Errores comunes al preparar una solicitud
- No comprobar tu situación en ASNEF antes de solicitar, y descubrir el motivo de un rechazo después de haber perdido tiempo.
- Solicitar varios préstamos en paralelo en distintas entidades: puede interpretarse como una señal de necesidad urgente de liquidez y perjudicar tu evaluación.
- No calcular tu propio ratio de endeudamiento antes de pedir cifras concretas, presentándote a una solicitud que previsiblemente va a superar el umbral que aplica el banco.
- Ignorar deudas pequeñas con Hacienda o Seguridad Social, pensando que «son poca cosa»: para el banco son una señal de alerta, independientemente del importe.
Preguntas frecuentes
¿Aparecer en la CIRBE me perjudica para pedir un préstamo? No necesariamente. La CIRBE es un registro informativo de deudas superiores a 1.000 €, no un fichero de morosos. Lo que el banco valora es tu nivel de endeudamiento total reflejado en ella, no el hecho de aparecer.
¿Cuánto tiempo tengo que llevar de autónomo para pedir un préstamo? Depende del producto: algunas fintechs y líneas de crédito básicas aceptan solicitudes desde los 6-12 meses de actividad, mientras que la banca tradicional y ciertas líneas específicas (como ICO Crecimiento) piden 2-4 años.
¿Puedo pedir un préstamo si tengo deudas pequeñas con Hacienda? Es poco probable que te lo aprueben mientras esa deuda esté activa: la mayoría de entidades exigen el certificado de estar al corriente con la AEAT como requisito previo, no como algo negociable.

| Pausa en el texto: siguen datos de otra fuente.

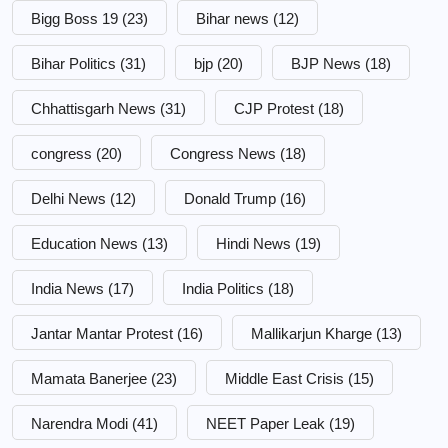
Bigg Boss 19
(23)
Bihar news
(12)
Bihar Politics
(31)
bjp
(20)
BJP News
(18)
Chhattisgarh News
(31)
CJP Protest
(18)
congress
(20)
Congress News
(18)
Delhi News
(12)
Donald Trump
(16)
Education News
(13)
Hindi News
(19)
India News
(17)
India Politics
(18)
Jantar Mantar Protest
(16)
Mallikarjun Kharge
(13)
Mamata Banerjee
(23)
Middle East Crisis
(15)
Narendra Modi
(41)
NEET Paper Leak
(19)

¿Qué pesa más, la antigüedad o el ratio de endeudamiento? No hay una jerarquía única —cada entidad pondera los factores de forma distinta—, pero un ratio de endeudamiento elevado suele ser más determinante que una antigüedad algo corta, precisamente porque mide tu capacidad real de asumir una cuota nueva.
Conclusión
Antes de comparar TAE entre entidades, merece la pena revisar tu propio perfil con los mismos criterios que va a aplicar el banco: antigüedad, estabilidad de ingresos, ratio de endeudamiento, historial en CIRBE/ASNEF y garantías disponibles. Preparar esta parte con antelación —regularizar deudas pequeñas, ordenar la documentación fiscal, ajustar el importe solicitado a tu necesidad real— no solo mejora tus probabilidades de aprobación, sino que a menudo se traduce directamente en una TAE más baja.